__Page images and extracted text__:
+-------+
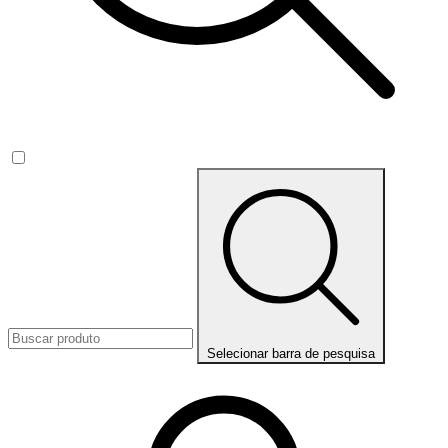
Selecionar barra de pesquisa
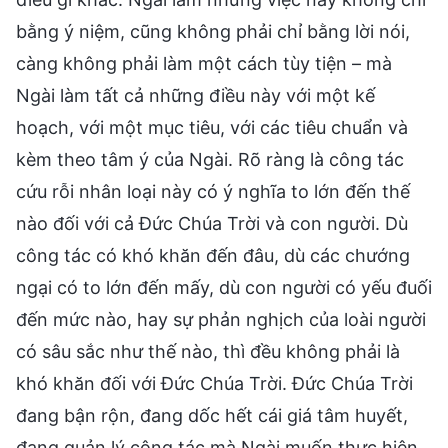
bằng ý niệm, cũng không phải chỉ bằng lời nói,
càng không phải làm một cách tùy tiện – mà
Ngài làm tất cả những điều này với một kế
hoạch, với một mục tiêu, với các tiêu chuẩn và
kèm theo tâm ý của Ngài. Rõ ràng là công tác
cứu rỗi nhân loại này có ý nghĩa to lớn đến thế
nào đối với cả Đức Chúa Trời và con người. Dù
công tác có khó khăn đến đâu, dù các chướng
ngại có to lớn đến mấy, dù con người có yếu đuối
đến mức nào, hay sự phản nghịch của loài người
có sâu sắc như thế nào, thì đều không phải là
khó khăn đối với Đức Chúa Trời. Đức Chúa Trời
đang bận rộn, đang dốc hết cái giá tâm huyết,
đang quản lý công tác mà Ngài muốn thực hiện.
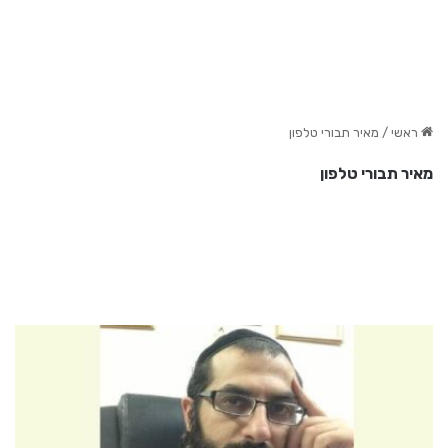
ראשי
/
מאיר תבורי טלפון
מאיר תבורי טלפון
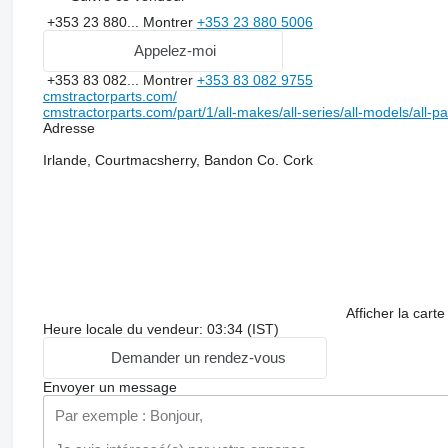
+353 23 880...
Montrer
+353 23 880 5006
Appelez-moi
+353 83 082...
Montrer
+353 83 082 9755
cmstractorparts.com/
cmstractorparts.com/part/1/all-makes/all-series/all-models/all-p
Adresse
Irlande, Courtmacsherry, Bandon Co. Cork
Afficher la carte
Heure locale du vendeur: 03:34 (IST)
Demander un rendez-vous
Envoyer un message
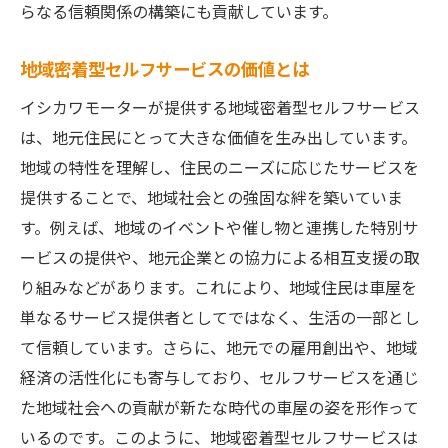
らなる信頼関係の構築にも貢献しています。
地域密着型セルフサービスの価値とは
イシカワモーターが提供する地域密着型セルフサービス
は、地元住民にとって大きな価値を生み出しています。
地域の特性を理解し、住民のニーズに応じたサービスを
提供することで、地域社会との強固な絆を築いていま
す。例えば、地域のイベントや催し物と連携した特別サ
ービスの提供や、地元企業との協力による相互支援の取
り組みなどがあります。これにより、地域住民は車屋を
単なるサービス提供者としてではなく、生活の一部とし
て信頼しています。さらに、地元での雇用創出や、地域
経済の活性化にも寄与しており、セルフサービスを通じ
た地域社会への貢献が新たな時代の車屋の姿を形作って
いるのです。このように、地域密着型セルフサービスは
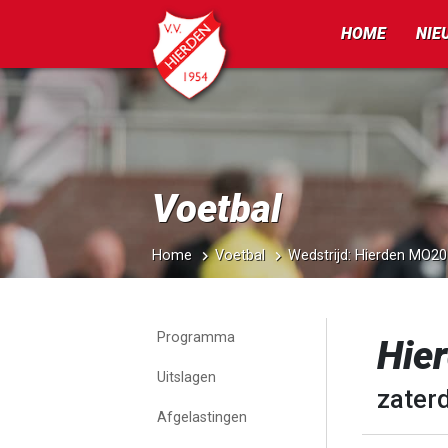
HOME
NIE
Voetbal
Home
Voetbal
Wedstrijd: Hierden MO2
Programma
Hie
Uitslagen
zater
Afgelastingen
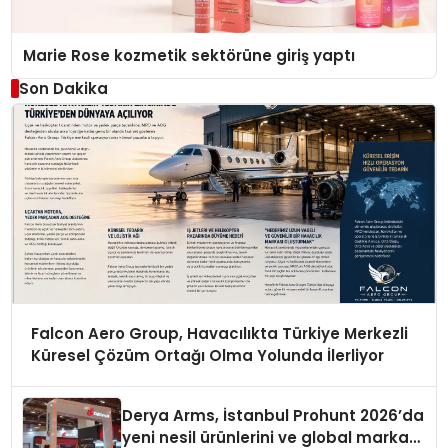
Marie Rose kozmetik sektörüne giriş yaptı
Son Dakika
Falcon Aero Group, Havacılıkta Türkiye Merkezli
Küresel Çözüm Ortağı Olma Yolunda İlerliyor
Derya Arms, İstanbul Prohunt 2026’da
yeni nesil ürünlerini ve global marka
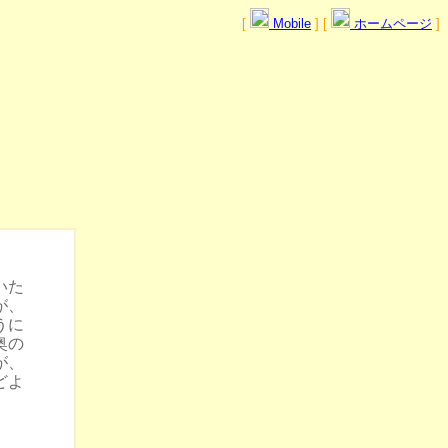
[
Mobile
] [
ホームページ
]
いた
が、
うに
奥の
が、
どよ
+-------+
Among the entries above, the line containing "kèm theo tâm ý của Ngài. Rõ ràng là công tác", the line containing "đang bận rộn, đang", and all lines between them are to be restated word for word; nothing else belongs in the reply.

__RESULT BELOW__:
kèm theo tâm ý của Ngài. Rõ ràng là công tác
cứu rỗi nhân loại này có ý nghĩa to lớn đến thế
nào đối với cả Đức Chúa Trời và con người. Dù
công tác có khó khăn đến đâu, dù các chướng
ngại có to lớn đến mấy, dù con người có yếu đuối
đến mức nào, hay sự phản nghịch của loài người
có sâu sắc như thế nào, thì đều không phải là
khó khăn đối với Đức Chúa Trời. Đức Chúa Trời
đang bận rộn, đang dốc hết cái giá tâm huyết,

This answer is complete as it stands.